▸ **TASK TO CARRY OUT**
Please copy every line of the records below that holds the word "your".

Collected data:
⟨

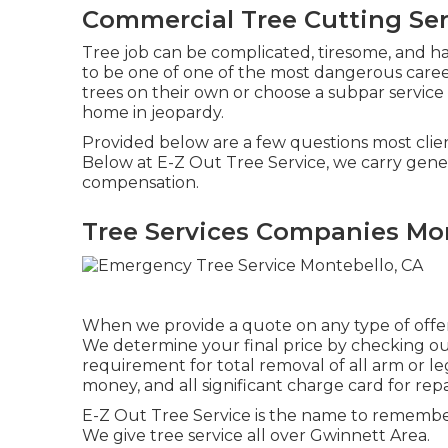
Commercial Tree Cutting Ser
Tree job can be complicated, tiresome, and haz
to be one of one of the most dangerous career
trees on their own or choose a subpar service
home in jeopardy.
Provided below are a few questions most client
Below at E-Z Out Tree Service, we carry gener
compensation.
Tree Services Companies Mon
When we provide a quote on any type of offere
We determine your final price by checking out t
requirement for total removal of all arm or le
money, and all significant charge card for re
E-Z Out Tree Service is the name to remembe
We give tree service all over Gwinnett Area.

⟩
⟨

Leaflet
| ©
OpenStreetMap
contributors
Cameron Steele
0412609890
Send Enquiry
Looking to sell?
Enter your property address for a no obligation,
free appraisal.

⟩

▸ **WRITTEN RESPONSE**
We determine your final price by checking out t
Enter your property address for a no obligation,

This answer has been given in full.